In the first weeks of lockdown in 2020, like most other artists who depend on actually being in the same room as others in order to develop or perform our work, I wondered how to deal with this new reality.
Almost immediately I thought of trying to gather artistic colleagues and friends who could create works in their own spaces and share them for others to interact with: a filmmaker and composer perhaps being the most obvious pairing.
I had just finished directing a play in Sydney and was keen to work again with the show’s producer Katrina Douglas, though I was of course now under lockdown back in London. But, as so many people discovered, Zoom was about to bring the world together for meetings, drinks, parties, and for developing new international collaborations.
With the help of a bit of money from the City of Sydney arts fund we developed Juxta.
This was initially an interactive website ‘game’ whereby filmmakers and composers could create short (2-minute) pieces based on themes (Water, Fire, Earth, etc.), then upload them to Juxta.net, an interactive, game website. On the main screen were two dials, one selected videos, the other music. The aim of the ‘game’ was to see how music and moving visual images affected each other. To play Juxta you simply chose one of each – video and music – and pressed Go. At any point you could change either music or video and see the affect this new element had on the other one still playing.

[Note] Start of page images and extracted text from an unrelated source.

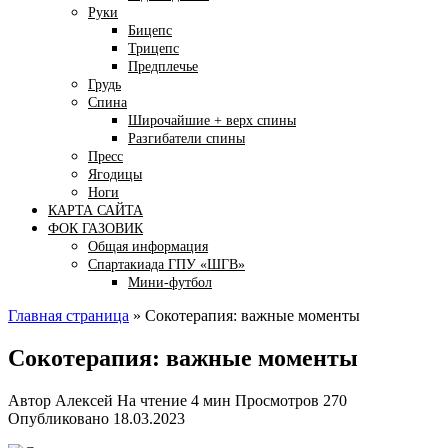
Руки
Бицепс
Трицепс
Предплечье
Грудь
Спина
Широчайшие + верх спины
Разгибатели спины
Пресс
Ягодицы
Ноги
КАРТА САЙТА
ФОК ГАЗОВИК
Общая информация
Спартакиада ГПУ «ШГВ»
Мини-футбол
Главная страница
»
Сокотерапия: важные моменты
Сокотерапия: важные моменты
Автор
Алексей
На чтение
4 мин
Просмотров
270
Опубликовано
18.03.2023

We launched Juxta in Sydney in early 2021 but setting up an interactive website like this required a lot more money than we had or could raise, given the lack of any obvious commercial potential. So we developed Juxta Jam, a live version of the website. Audiences enter a space of screens and loudspeakers, with a pair of control consoles in the middle of the room – one with buttons that select different music tracks, the other for video choices – and ‘curate’ the audio/video experience themselves. Juxta Jam was selected for the Sydney Festival 2022 and for the Bankstown Biennale of the same year. We are looking to push this across a series of festivals in the near future. We are also developing Juxta as a therapeutic aid in both paediatric and aged care, as well as other health care arenas.